WHAT THE TASK REQUIRES:
Look through the data below, and copy each line that carries the word "Income".

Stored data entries

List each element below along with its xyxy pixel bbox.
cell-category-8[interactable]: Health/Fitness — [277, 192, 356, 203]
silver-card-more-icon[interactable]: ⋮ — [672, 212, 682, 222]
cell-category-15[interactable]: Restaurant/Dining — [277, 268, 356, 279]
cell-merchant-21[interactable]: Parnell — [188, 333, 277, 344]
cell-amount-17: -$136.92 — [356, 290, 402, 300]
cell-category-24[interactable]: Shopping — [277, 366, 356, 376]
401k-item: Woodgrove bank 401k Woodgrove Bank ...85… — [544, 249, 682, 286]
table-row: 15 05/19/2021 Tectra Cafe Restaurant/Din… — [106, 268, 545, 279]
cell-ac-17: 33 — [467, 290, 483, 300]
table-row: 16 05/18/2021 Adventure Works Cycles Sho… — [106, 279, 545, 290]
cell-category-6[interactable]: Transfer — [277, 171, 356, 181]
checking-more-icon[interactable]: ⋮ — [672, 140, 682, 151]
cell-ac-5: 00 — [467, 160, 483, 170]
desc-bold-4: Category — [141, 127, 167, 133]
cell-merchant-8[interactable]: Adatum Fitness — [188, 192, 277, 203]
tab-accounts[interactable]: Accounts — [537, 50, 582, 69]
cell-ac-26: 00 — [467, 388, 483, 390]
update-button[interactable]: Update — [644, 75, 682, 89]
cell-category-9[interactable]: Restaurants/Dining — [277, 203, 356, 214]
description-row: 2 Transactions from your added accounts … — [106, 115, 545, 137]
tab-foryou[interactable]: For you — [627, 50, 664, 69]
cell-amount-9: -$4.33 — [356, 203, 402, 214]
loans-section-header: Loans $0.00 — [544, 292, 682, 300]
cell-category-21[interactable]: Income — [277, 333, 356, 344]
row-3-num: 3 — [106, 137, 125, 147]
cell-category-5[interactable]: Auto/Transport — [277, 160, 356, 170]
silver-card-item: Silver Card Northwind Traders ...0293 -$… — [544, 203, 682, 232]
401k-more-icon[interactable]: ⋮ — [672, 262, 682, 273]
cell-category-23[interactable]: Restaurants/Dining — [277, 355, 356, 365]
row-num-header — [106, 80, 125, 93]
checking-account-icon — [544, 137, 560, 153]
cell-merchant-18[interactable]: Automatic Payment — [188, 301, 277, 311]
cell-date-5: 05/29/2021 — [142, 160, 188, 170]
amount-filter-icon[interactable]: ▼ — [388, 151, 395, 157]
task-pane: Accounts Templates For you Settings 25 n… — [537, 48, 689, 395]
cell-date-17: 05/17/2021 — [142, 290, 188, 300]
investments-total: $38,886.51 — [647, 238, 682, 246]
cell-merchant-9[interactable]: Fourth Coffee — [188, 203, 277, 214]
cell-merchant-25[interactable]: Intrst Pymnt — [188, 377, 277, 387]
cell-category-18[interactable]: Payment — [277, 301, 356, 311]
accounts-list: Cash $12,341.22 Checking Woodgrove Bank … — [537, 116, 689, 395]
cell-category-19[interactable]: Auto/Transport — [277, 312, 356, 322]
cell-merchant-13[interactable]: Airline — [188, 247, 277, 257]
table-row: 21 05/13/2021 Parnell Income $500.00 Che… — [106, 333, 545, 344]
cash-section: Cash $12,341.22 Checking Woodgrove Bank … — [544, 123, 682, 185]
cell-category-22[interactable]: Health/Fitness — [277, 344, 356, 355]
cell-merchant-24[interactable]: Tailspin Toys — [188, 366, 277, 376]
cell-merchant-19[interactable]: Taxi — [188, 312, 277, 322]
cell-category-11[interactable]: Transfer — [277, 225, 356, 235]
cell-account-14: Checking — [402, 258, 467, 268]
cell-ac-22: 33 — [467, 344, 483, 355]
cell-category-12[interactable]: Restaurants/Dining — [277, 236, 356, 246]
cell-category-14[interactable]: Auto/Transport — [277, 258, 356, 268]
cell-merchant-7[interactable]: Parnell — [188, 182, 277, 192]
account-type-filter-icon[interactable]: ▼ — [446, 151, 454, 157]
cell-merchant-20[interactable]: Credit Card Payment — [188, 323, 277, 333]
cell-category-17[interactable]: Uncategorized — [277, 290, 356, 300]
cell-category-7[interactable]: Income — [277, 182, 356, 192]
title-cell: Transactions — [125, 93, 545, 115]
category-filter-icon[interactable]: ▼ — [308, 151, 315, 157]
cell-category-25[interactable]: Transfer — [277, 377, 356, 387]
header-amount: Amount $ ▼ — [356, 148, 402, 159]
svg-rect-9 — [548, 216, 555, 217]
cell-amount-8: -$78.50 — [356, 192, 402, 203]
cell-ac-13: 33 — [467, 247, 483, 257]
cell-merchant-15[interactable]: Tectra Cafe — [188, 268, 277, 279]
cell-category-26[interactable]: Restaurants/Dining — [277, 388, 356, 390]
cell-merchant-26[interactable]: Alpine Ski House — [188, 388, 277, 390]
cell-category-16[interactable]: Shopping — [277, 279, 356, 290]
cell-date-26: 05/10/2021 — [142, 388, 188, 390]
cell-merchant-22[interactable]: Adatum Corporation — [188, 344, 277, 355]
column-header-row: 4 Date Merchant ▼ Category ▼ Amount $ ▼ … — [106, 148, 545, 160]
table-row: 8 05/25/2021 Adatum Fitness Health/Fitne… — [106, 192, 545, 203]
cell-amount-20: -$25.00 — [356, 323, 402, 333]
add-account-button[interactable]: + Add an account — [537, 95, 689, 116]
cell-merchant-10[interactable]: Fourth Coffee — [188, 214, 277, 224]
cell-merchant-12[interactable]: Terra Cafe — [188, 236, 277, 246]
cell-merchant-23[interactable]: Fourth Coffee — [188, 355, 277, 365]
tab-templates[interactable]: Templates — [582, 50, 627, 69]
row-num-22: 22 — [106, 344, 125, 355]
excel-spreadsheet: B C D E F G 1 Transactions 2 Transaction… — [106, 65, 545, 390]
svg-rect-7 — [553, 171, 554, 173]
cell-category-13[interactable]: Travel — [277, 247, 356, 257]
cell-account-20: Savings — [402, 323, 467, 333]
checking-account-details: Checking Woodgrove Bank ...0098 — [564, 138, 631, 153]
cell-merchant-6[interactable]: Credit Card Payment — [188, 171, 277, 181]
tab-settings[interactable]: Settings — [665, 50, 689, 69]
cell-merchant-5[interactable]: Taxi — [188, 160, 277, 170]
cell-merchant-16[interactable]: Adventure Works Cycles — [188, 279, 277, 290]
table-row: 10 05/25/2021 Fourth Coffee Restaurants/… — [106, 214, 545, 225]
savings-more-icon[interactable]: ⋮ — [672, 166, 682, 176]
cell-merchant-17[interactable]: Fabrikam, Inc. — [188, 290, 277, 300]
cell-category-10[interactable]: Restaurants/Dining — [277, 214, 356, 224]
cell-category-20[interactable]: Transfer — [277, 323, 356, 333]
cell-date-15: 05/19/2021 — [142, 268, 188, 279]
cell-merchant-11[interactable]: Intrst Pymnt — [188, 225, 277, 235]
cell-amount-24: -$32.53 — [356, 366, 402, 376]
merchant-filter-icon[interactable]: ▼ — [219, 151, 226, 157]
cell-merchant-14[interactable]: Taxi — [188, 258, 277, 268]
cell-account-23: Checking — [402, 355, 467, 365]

OUTPUT FOR THIS TASK:
cell-category-21[interactable]: Income — [277, 333, 356, 344]
table-row: 21 05/13/2021 Parnell Income $500.00 Che… — [106, 333, 545, 344]
cell-category-7[interactable]: Income — [277, 182, 356, 192]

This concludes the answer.